Next to the railing, a Hispanic man and his wife were seated, with their two teenage children seated on the opposite side of the train. He too observed the intoxicated woman from Ohio. We made eye contact and he raised his eyebrows at me as if to say take a look at that one. About that time, she leaned over the railing and asked him if she could sit on his lap because she really needed to sit down. “I don’t speak English,” he answered her, in perfect English.

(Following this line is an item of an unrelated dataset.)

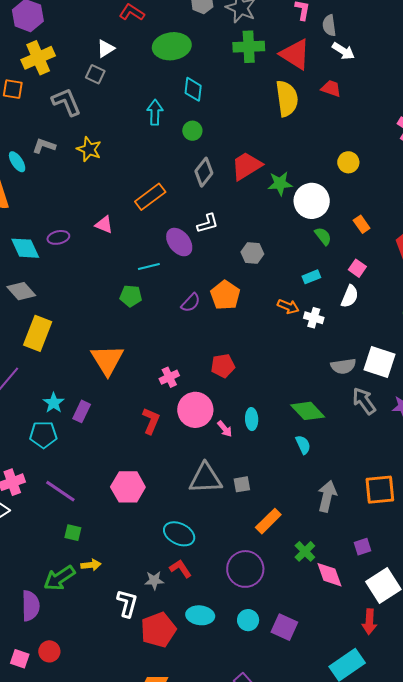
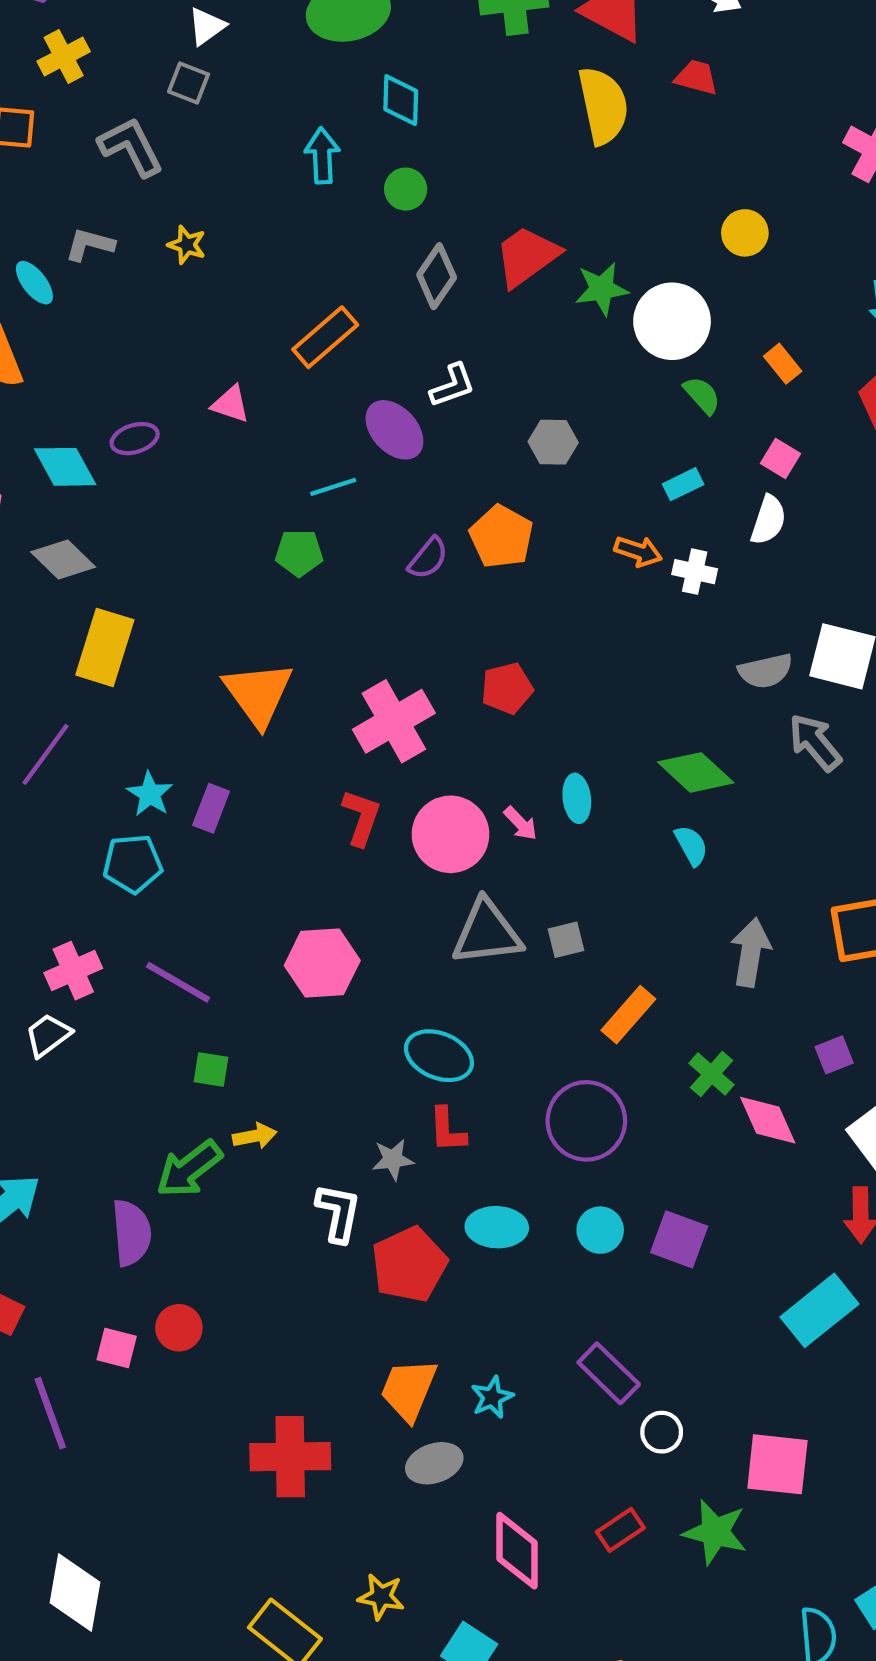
yellow cross: (38, 58) -> (64, 56), size x0.7
yellow star: (89, 149) -> (187, 245), size x0.7
pink cross: (169, 377) -> (394, 721), size x1.8
pink circle: (195, 410) -> (450, 834), moved
red L-shape: (180, 569) -> (447, 1130), turned -145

That’s when I decided to move away from the woman from Ohio and her obnoxious short husband. I checked on my older daughter, who looked horrified, or, as my sister said, her eyes got huge and her mouth disappeared. My younger daughter was too exhausted to be disturbed. The next stop was ours, and nothing happened before we disembarked. It was a Christmas miracle, only a week later.

New Year’s Eve night on the subway train was more effective than any Scared Straight program. I bet my kids won’t even want a drop of Manischewitz on Passover after that display. And I want to thank that woman from Ohio. She might not be able to hold her liquor, but she sure did a bang-up job of keeping it down. While I might not win Parent of the Year for taking my kids to a concert on the biggest party night of the year, at least I could educate them on the dangers of intoxication. Scarring them for life is one way to get a lesson to stick, isn’t it?